++++ Given records ++++

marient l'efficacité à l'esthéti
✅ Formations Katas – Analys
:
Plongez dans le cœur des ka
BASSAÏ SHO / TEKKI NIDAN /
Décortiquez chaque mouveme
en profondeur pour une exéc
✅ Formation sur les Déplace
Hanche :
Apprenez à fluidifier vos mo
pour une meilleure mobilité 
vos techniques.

++++

The problem =>
Find every line above that includes the word "pour" and report only how many there are.

Solved exercise =>
2